Parents feel better about the autism diagnosis meeting when you validate their early concerns, give written take-home info, and invite questions.

✓ Read this if BCBAs who sit on diagnostic teams or train feedback-session staff.
✗ Skip if Practitioners who only see families after intervention has started.

01Research in Context

01

What this study did

LeBlanc et al. (2003) mailed a short survey to 126 Scottish parents who had just received an autism diagnosis for their child.

Parents rated how satisfied they felt with the way the clinician told them the news.

The survey also asked what happened during the meeting: Did the doctor give written information? Did they invite questions? Did they act respectfully?

02

What they found

Only half of the parents (55 %) were happy with the disclosure meeting.

Satisfaction jumped when clinicians did three simple things: listened to parents’ early worries, handed out clear written notes, and made space for questions.

Feeling rushed or dismissed was the fastest route to dissatisfaction.

03

How this fits with other research

Reed et al. (2019) later showed that a slower, relationship-focused process helps mothers reach emotional “resolution” after the diagnosis. Their finding extends the 2003 result: it is not just about being nice; pace and warmth shape long-term acceptance.

Delgado-Lobete et al. (2019) moved the camera forward in time. They asked parents how they later explained autism to the child. Parents who had a good disclosure experience felt more confident starting that later conversation. Again, the first meeting sets the tone.

Tonnsen et al. (2016) surveyed the clinicians who give the news. Those professionals admitted they feel rushed, lack valid tools for girls, and have little post-diagnosis support to offer. The two studies sound opposite—parents want time, clinicians say they do not have it—but both point to the same system bottleneck: short slots and thin resources.

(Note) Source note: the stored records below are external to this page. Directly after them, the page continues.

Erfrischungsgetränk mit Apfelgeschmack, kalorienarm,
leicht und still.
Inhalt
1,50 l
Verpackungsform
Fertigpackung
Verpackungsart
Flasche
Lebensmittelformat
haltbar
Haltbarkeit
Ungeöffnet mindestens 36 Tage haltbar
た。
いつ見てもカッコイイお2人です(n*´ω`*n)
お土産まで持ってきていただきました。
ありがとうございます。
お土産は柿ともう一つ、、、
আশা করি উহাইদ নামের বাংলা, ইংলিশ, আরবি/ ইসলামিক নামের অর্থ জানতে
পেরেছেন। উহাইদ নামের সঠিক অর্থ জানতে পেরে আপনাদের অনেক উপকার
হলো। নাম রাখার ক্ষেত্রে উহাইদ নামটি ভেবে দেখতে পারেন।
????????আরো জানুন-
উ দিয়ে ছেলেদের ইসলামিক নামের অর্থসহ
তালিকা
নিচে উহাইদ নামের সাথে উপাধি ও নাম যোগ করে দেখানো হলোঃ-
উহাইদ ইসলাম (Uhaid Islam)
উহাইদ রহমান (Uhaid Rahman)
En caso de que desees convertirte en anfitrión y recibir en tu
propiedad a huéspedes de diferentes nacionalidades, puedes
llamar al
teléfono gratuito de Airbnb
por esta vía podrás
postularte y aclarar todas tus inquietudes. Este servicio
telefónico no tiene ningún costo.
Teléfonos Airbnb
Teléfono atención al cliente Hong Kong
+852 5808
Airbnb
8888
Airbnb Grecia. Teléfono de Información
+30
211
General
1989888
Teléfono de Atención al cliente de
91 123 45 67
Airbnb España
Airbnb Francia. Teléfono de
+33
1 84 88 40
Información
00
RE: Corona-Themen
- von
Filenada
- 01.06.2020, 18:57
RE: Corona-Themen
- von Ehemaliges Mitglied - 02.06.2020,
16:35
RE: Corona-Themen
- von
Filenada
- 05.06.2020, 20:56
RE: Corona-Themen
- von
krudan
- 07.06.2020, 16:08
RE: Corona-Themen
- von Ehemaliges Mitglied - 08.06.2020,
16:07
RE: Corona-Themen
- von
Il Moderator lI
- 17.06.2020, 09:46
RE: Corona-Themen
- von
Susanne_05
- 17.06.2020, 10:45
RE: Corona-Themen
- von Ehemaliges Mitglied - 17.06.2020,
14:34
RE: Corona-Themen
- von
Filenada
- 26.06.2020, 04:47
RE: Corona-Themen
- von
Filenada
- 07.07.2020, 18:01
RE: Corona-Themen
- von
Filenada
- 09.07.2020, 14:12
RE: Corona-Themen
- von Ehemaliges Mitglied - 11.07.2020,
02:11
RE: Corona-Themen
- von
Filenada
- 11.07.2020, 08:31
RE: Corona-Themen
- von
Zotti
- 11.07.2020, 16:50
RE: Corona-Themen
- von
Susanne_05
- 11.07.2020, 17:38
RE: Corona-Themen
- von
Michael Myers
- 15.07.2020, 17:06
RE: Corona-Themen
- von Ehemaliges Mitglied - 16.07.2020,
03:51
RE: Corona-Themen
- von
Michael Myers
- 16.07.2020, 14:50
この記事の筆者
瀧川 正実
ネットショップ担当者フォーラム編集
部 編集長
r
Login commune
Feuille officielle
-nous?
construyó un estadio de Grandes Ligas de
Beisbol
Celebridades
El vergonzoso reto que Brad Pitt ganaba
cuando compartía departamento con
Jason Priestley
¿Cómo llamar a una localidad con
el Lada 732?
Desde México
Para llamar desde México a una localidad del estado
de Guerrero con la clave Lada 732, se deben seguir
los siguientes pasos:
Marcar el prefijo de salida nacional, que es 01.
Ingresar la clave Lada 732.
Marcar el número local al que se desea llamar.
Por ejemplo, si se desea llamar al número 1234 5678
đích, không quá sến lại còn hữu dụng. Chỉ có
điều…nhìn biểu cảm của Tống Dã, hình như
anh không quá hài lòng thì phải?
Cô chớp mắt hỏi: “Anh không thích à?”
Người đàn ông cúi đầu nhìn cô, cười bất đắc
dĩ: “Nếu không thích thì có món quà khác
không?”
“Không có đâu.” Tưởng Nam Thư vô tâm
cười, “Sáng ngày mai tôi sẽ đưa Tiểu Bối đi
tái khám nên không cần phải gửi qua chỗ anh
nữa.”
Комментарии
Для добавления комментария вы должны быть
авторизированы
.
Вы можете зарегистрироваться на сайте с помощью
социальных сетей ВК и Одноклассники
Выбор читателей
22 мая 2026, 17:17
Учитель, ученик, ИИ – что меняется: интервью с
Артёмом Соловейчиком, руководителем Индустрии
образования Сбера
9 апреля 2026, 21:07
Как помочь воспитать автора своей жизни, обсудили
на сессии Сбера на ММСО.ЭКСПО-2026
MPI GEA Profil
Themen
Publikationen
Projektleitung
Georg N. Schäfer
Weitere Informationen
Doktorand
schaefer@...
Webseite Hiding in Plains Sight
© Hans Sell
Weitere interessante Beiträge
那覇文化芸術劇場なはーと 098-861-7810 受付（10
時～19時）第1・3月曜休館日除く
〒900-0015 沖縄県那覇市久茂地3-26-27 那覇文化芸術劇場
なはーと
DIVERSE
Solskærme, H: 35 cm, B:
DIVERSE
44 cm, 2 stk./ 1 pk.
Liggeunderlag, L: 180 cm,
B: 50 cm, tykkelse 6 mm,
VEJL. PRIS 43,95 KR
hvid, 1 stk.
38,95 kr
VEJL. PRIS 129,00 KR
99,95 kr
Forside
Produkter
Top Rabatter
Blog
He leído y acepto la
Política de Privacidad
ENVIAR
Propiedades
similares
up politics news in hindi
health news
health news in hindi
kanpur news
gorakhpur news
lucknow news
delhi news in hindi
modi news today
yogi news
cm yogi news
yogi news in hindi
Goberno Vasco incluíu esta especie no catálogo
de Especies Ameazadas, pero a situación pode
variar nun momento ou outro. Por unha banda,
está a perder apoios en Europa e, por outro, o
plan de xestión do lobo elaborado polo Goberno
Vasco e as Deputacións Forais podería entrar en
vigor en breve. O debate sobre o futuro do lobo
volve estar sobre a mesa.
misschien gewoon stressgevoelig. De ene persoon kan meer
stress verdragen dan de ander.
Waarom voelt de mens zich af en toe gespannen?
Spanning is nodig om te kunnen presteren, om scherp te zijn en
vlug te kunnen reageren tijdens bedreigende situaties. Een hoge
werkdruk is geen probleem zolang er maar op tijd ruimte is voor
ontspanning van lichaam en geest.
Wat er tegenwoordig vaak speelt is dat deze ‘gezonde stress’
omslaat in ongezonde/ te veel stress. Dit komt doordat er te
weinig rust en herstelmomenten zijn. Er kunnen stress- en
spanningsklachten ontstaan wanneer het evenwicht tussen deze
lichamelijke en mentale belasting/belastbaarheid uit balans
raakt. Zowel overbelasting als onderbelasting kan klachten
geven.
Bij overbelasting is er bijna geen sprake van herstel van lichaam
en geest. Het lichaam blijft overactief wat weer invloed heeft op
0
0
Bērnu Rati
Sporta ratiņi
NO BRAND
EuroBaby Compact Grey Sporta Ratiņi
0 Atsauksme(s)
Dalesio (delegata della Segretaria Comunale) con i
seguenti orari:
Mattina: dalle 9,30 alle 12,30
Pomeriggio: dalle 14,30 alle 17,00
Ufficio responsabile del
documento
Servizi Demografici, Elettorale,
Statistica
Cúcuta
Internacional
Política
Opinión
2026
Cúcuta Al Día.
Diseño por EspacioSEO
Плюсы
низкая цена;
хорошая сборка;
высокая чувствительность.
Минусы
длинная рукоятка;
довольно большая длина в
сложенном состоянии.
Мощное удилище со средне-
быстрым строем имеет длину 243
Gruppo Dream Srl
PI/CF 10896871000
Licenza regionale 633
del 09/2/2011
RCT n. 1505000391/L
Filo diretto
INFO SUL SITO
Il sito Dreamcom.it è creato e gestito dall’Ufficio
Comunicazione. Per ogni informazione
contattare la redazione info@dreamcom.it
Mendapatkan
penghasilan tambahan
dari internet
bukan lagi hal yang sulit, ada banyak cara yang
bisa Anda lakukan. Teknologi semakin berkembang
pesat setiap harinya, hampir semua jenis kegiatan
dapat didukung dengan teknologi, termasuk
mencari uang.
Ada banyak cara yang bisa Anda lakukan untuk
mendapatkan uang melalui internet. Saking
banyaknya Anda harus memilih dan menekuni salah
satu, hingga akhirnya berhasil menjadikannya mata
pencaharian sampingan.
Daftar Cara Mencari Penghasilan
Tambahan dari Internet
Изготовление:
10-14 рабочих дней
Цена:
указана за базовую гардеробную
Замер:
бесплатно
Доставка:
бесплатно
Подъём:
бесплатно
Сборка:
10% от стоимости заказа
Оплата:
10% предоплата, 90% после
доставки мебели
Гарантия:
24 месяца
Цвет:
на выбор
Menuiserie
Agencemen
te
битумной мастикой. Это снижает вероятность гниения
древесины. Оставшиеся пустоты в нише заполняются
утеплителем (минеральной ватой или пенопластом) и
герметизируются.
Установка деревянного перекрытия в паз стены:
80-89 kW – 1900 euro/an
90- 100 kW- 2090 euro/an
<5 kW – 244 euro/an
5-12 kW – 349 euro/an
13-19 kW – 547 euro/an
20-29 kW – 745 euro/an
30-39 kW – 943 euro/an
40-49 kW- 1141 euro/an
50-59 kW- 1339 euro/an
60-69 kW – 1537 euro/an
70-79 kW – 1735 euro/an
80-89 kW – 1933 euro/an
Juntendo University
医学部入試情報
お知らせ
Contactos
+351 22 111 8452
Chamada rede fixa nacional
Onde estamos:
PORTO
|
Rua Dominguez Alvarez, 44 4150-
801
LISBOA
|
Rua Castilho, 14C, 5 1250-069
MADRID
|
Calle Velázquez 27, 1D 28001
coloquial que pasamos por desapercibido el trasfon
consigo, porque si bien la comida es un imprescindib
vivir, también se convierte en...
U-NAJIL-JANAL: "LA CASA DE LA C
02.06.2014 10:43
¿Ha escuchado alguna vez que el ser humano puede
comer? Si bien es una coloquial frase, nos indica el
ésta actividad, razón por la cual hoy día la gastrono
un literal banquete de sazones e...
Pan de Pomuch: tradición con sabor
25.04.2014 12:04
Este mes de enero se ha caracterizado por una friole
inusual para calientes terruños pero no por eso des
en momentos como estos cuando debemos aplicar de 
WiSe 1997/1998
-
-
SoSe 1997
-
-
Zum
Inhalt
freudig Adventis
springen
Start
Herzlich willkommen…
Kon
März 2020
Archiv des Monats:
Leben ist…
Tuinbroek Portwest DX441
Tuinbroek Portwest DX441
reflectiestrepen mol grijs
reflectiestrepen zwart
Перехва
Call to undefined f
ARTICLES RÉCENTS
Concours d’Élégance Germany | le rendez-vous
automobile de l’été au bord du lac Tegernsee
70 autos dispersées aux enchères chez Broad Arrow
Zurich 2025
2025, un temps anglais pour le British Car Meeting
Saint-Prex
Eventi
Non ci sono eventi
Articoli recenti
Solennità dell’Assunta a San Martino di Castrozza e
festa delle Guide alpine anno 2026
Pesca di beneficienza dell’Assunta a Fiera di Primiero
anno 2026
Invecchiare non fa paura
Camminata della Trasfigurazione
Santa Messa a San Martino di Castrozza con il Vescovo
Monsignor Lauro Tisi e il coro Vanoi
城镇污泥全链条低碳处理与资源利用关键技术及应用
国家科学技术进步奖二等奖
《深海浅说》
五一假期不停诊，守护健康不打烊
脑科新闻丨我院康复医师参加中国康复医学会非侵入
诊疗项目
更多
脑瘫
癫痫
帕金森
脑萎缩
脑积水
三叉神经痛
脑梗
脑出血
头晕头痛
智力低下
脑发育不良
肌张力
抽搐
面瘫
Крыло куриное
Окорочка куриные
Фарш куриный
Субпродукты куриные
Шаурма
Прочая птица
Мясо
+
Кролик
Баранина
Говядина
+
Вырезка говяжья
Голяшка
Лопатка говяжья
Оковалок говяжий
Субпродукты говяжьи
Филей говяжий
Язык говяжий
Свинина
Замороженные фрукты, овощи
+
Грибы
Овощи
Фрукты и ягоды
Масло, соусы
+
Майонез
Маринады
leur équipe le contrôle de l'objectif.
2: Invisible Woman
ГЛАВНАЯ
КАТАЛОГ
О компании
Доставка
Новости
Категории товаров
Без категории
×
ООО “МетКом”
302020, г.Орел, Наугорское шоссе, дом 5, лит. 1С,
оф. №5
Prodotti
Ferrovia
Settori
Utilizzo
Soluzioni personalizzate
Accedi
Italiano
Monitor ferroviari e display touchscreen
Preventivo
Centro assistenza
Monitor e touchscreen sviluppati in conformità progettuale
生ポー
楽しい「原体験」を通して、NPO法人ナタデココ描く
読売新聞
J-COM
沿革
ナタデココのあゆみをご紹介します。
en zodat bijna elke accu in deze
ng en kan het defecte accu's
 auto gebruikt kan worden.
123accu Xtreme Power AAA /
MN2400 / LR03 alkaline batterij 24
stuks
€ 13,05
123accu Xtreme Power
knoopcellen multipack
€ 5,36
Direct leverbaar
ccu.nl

Golnik et al. (2012) showed that shared decision-making during later primary-care visits keeps the satisfaction boost alive. The 2003 ingredients—written info, questions, respect—work across the whole care journey, not just at disclosure.

04

Why it matters

You may not control clinic schedules, but you can copy the high-satisfaction moves. Start by asking, “What have you noticed about your child?” Then hand over a one-page sheet of local resources and say, “What questions are on your mind right now?” These micro-skills cost no money and fit inside a 30-minute feedback slot. If you train students or sit on a wait-list committee, cite this chain of studies to argue for slightly longer appointments and parent packets. Better disclosure equals quicker acceptance, smoother parent-child talks, and families who enter intervention ready to work.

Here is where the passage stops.